Au fil des pages, tu évoques également des thèmes tels que la migration, la résilience, l’importance de la famille et la force que t’ont insufflée les épreuves de ton enfance passée à Beyrouth, pays alors en guerre. Dis-nous, est-ce que l’écriture t’a finalement permis de faire la paix avec ces «démons» de ton passé, et avec celui que tu as été?
«Probablement que cela y a contribué. Je ne pense pas qu’on puisse guérir entièrement d’une telle enfance, mais on peut mieux apprendre à vivre avec.»
«Ce livre m’a permis égoïstement de me replonger dans ma mémoire, et moi-même, et m’a aidé à comprendre certaines choses en les voyant prendre forme sur le papier. C’est la première fois que je fais cet exercice, d’autant plus que le regard et la perspective ne sont plus les mêmes à mon âge et dans mes chaussures de père.»
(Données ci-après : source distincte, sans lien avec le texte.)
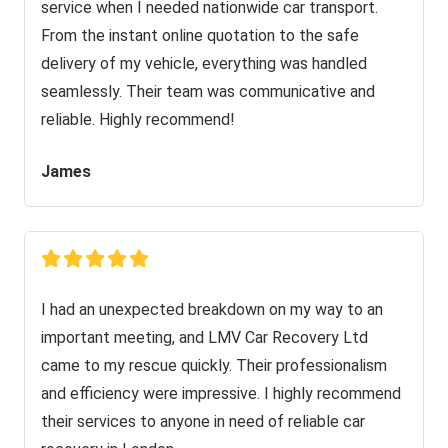
service when I needed nationwide car transport.
From the instant online quotation to the safe
delivery of my vehicle, everything was handled
seamlessly. Their team was communicative and
reliable. Highly recommend!
James
I had an unexpected breakdown on my way to an
important meeting, and LMV Car Recovery Ltd
came to my rescue quickly. Their professionalism
and efficiency were impressive. I highly recommend
their services to anyone in need of reliable car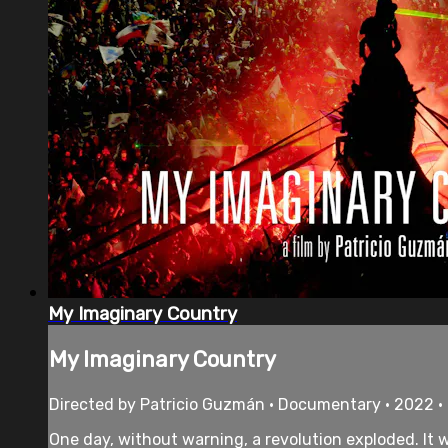
My Imaginary Country
My Imaginary Country
Directed by Patricio Guzmán • Documentary • 2022 •
One day, without warning, a revolution exploded. It 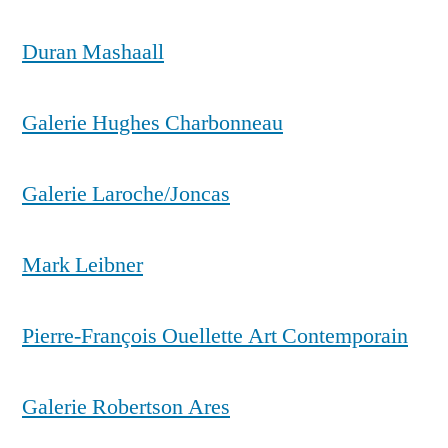
Duran Mashaall
Galerie Hughes Charbonneau
Galerie Laroche/Joncas
Mark Leibner
Pierre-François Ouellette Art Contemporain
Galerie Robertson Ares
«Je me sens totalement en équilibre aujourd’hui avec tout cela, et je pense que l’écriture de ce livre a été un “moment angulaire” de mon introspection.»
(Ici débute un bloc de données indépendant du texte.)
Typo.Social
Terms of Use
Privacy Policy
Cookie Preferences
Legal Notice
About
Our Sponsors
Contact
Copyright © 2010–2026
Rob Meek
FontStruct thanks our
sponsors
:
Pour celles et ceux qui l’ignorent, à tes heures, tu es aussi amateur et collectionneur d’art contemporain. Même que tu œuvres depuis plusieurs années, à titre de conseiller, auprès de jeunes artistes peintres ou de jeunes galeristes, afin de les aider à mener à bien leur vision artistique. Dis-nous-en plus, on est curieux! Et, par hasard, as-tu d’autres talents cachés? Surprends-nous!
«Oui, j’ai baigné dans l’art assez tôt, un peu sans m’en rendre compte, auprès de mes amis et collègues imprégnés par la culture hip-hop, surtout de l’art du graffiti. Ça a été mon premier contact avec l’art, bien sûr, mais aussi la revendication et l’appartenance.»
«C’est seulement quelques années plus tard que j’ai commencé à m’intéresser à l’art contemporain, puis effectivement, à jouer au médiateur entre les artistes et les marchands. C’est donc assez naturellement que, quelque quinze ans plus tard, je suis devenu à mon tour marchand pour être au plus près du changement qui s’opérait alors dans l’industrie.»
«Je pense humblement qu’il faut plus de sincérité et d’authenticité autour des artistes qui ont de plus en plus besoin de partager avec des personnes qui ont les mêmes références qu’eux, ainsi qu’une sensibilité commune.»
«L’art se transforme, et les façons de faire aussi, alors la Maison KEÏ AKAI s’inscrit dans cette voie-là, au carrefour des arts indépendants et libres.»